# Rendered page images
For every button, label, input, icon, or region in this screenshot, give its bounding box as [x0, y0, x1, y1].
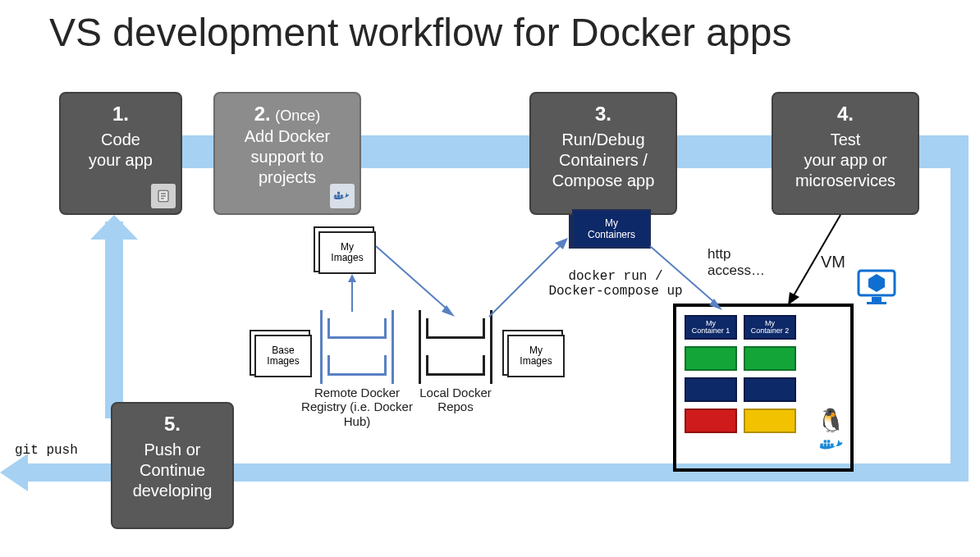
svg-marker-21	[348, 274, 356, 282]
arrow-step4-to-vm	[788, 215, 854, 305]
svg-line-28	[650, 246, 716, 304]
svg-line-24	[489, 244, 561, 317]
svg-rect-14	[820, 444, 822, 446]
linux-icon: 🐧	[817, 407, 845, 434]
remote-registry-icon	[320, 310, 394, 384]
step-4-num: 4.	[780, 102, 911, 126]
svg-rect-11	[872, 297, 882, 302]
arrow-remote-to-myimages	[346, 274, 358, 312]
svg-rect-12	[867, 302, 886, 304]
step-2-num: 2.	[254, 103, 271, 125]
step-2-header: 2. (Once)	[254, 106, 321, 124]
svg-marker-13	[868, 274, 885, 292]
my-containers-label: My Containers	[588, 217, 635, 240]
flow-band-right	[950, 135, 969, 480]
svg-rect-9	[337, 192, 340, 194]
arrow-local-to-containers	[489, 238, 571, 317]
base-images-label: Base Images	[267, 345, 299, 367]
flow-band-left	[105, 221, 123, 418]
svg-marker-0	[90, 215, 138, 240]
flow-band-gitpush	[25, 463, 117, 482]
flow-band-bottom	[205, 463, 969, 482]
vm-monitor-icon	[857, 269, 896, 305]
step-4: 4. Test your app or microservices	[772, 92, 919, 215]
svg-rect-6	[334, 195, 337, 198]
my-images-stack-right: My Images	[507, 335, 565, 377]
vm-container-yellow	[744, 409, 796, 433]
svg-line-22	[376, 246, 448, 310]
arrow-myimages-to-local	[376, 246, 458, 320]
my-images-label-1: My Images	[331, 242, 363, 263]
remote-registry-label: Remote Docker Registry (i.e. Docker Hub)	[291, 386, 423, 428]
arrow-containers-to-vm	[650, 246, 724, 312]
svg-rect-7	[337, 195, 340, 198]
step-5-text: Push or Continue developing	[119, 440, 226, 501]
vm-container-1: My Container 1	[685, 315, 737, 340]
step-1-text: Code your app	[67, 130, 174, 171]
vm-container-green-2	[744, 346, 796, 371]
local-repos-icon	[419, 310, 492, 384]
step-1: 1. Code your app	[59, 92, 182, 215]
git-push-label: git push	[15, 443, 78, 458]
vm-container-red	[685, 409, 737, 433]
svg-line-26	[793, 215, 840, 297]
svg-marker-1	[0, 454, 28, 491]
vm-container-navy-4	[744, 377, 796, 402]
my-images-stack-top: My Images	[318, 231, 376, 274]
my-containers-stack: My Containers	[572, 209, 651, 249]
step-1-num: 1.	[67, 102, 174, 126]
arrow-gitpush	[0, 454, 28, 491]
svg-marker-25	[555, 238, 568, 249]
step-3-num: 3.	[538, 102, 669, 126]
local-repos-label: Local Docker Repos	[419, 386, 492, 414]
step-4-text: Test your app or microservices	[780, 130, 911, 191]
svg-rect-15	[824, 444, 827, 446]
svg-rect-18	[824, 440, 827, 442]
step-3-text: Run/Debug Containers / Compose app	[538, 130, 669, 191]
step-2-sub: (Once)	[275, 107, 320, 124]
step-5: 5. Push or Continue developing	[111, 402, 234, 529]
step-2-text: Add Docker support to projects	[222, 126, 353, 188]
vm-container-green-1	[685, 346, 737, 371]
svg-rect-19	[827, 440, 830, 442]
arrow-loop-up	[90, 215, 138, 240]
vm-box: My Container 1 My Container 2 🐧	[673, 304, 854, 472]
docker-icon	[330, 184, 355, 208]
my-images-label-2: My Images	[520, 345, 552, 367]
step-2: 2. (Once) Add Docker support to projects	[213, 92, 361, 215]
svg-rect-8	[341, 195, 343, 198]
base-images-stack: Base Images	[254, 335, 312, 377]
svg-rect-16	[827, 444, 830, 446]
svg-rect-17	[831, 444, 833, 446]
docker-whale-icon	[817, 436, 845, 462]
page-title: VS development workflow for Docker apps	[49, 10, 791, 55]
vm-container-2: My Container 2	[744, 315, 796, 340]
vm-container-navy-3	[685, 377, 737, 402]
document-icon	[151, 184, 176, 208]
step-5-num: 5.	[119, 412, 226, 436]
step-3: 3. Run/Debug Containers / Compose app	[529, 92, 677, 215]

# Directions for this task
Omit the pictures and set down the records exactly.

# Written response
For every button, label, input, icon, or region in this screenshot, give its bounding box as [x0, y0, x1, y1].
svg-marker-21	[348, 274, 356, 282]
arrow-step4-to-vm	[788, 215, 854, 305]
svg-line-28	[650, 246, 716, 304]
svg-line-24	[489, 244, 561, 317]
svg-rect-14	[820, 444, 822, 446]
linux-icon: 🐧	[817, 407, 845, 434]
remote-registry-icon	[320, 310, 394, 384]
step-4-num: 4.	[780, 102, 911, 126]
svg-rect-11	[872, 297, 882, 302]
arrow-remote-to-myimages	[346, 274, 358, 312]
svg-rect-12	[867, 302, 886, 304]
step-2-num: 2.	[254, 103, 271, 125]
step-2-header: 2. (Once)	[254, 106, 321, 124]
svg-marker-13	[868, 274, 885, 292]
my-containers-label: My Containers	[588, 217, 635, 240]
flow-band-right	[950, 135, 969, 480]
svg-rect-9	[337, 192, 340, 194]
arrow-local-to-containers	[489, 238, 571, 317]
base-images-label: Base Images	[267, 345, 299, 367]
flow-band-left	[105, 221, 123, 418]
svg-marker-0	[90, 215, 138, 240]
flow-band-gitpush	[25, 463, 117, 482]
flow-band-bottom	[205, 463, 969, 482]
vm-monitor-icon	[857, 269, 896, 305]
step-4: 4. Test your app or microservices	[772, 92, 919, 215]
svg-rect-6	[334, 195, 337, 198]
my-images-stack-right: My Images	[507, 335, 565, 377]
vm-container-yellow	[744, 409, 796, 433]
svg-line-22	[376, 246, 448, 310]
arrow-myimages-to-local	[376, 246, 458, 320]
my-images-label-1: My Images	[331, 242, 363, 263]
remote-registry-label: Remote Docker Registry (i.e. Docker Hub)	[291, 386, 423, 428]
arrow-containers-to-vm	[650, 246, 724, 312]
svg-rect-7	[337, 195, 340, 198]
step-5-text: Push or Continue developing	[119, 440, 226, 501]
vm-container-1: My Container 1	[685, 315, 737, 340]
step-1-text: Code your app	[67, 130, 174, 171]
vm-container-green-2	[744, 346, 796, 371]
local-repos-icon	[419, 310, 492, 384]
step-1: 1. Code your app	[59, 92, 182, 215]
git-push-label: git push	[15, 443, 78, 458]
vm-container-red	[685, 409, 737, 433]
svg-line-26	[793, 215, 840, 297]
svg-marker-1	[0, 454, 28, 491]
vm-container-navy-4	[744, 377, 796, 402]
my-images-stack-top: My Images	[318, 231, 376, 274]
my-containers-stack: My Containers	[572, 209, 651, 249]
step-1-num: 1.	[67, 102, 174, 126]
arrow-gitpush	[0, 454, 28, 491]
svg-marker-25	[555, 238, 568, 249]
step-3-num: 3.	[538, 102, 669, 126]
local-repos-label: Local Docker Repos	[419, 386, 492, 414]
step-4-text: Test your app or microservices	[780, 130, 911, 191]
svg-rect-15	[824, 444, 827, 446]
svg-rect-18	[824, 440, 827, 442]
step-3-text: Run/Debug Containers / Compose app	[538, 130, 669, 191]
step-2-sub: (Once)	[275, 107, 320, 124]
step-5: 5. Push or Continue developing	[111, 402, 234, 529]
step-2-text: Add Docker support to projects	[222, 126, 353, 188]
vm-container-green-1	[685, 346, 737, 371]
svg-rect-19	[827, 440, 830, 442]
arrow-loop-up	[90, 215, 138, 240]
vm-box: My Container 1 My Container 2 🐧	[673, 304, 854, 472]
docker-icon	[330, 184, 355, 208]
my-images-label-2: My Images	[520, 345, 552, 367]
step-2: 2. (Once) Add Docker support to projects	[213, 92, 361, 215]
svg-rect-8	[341, 195, 343, 198]
base-images-stack: Base Images	[254, 335, 312, 377]
svg-rect-16	[827, 444, 830, 446]
svg-rect-17	[831, 444, 833, 446]
docker-whale-icon	[817, 436, 845, 462]
page-title: VS development workflow for Docker apps	[49, 10, 791, 55]
vm-container-2: My Container 2	[744, 315, 796, 340]
vm-container-navy-3	[685, 377, 737, 402]
document-icon	[151, 184, 176, 208]
step-5-num: 5.	[119, 412, 226, 436]
step-3: 3. Run/Debug Containers / Compose app	[529, 92, 677, 215]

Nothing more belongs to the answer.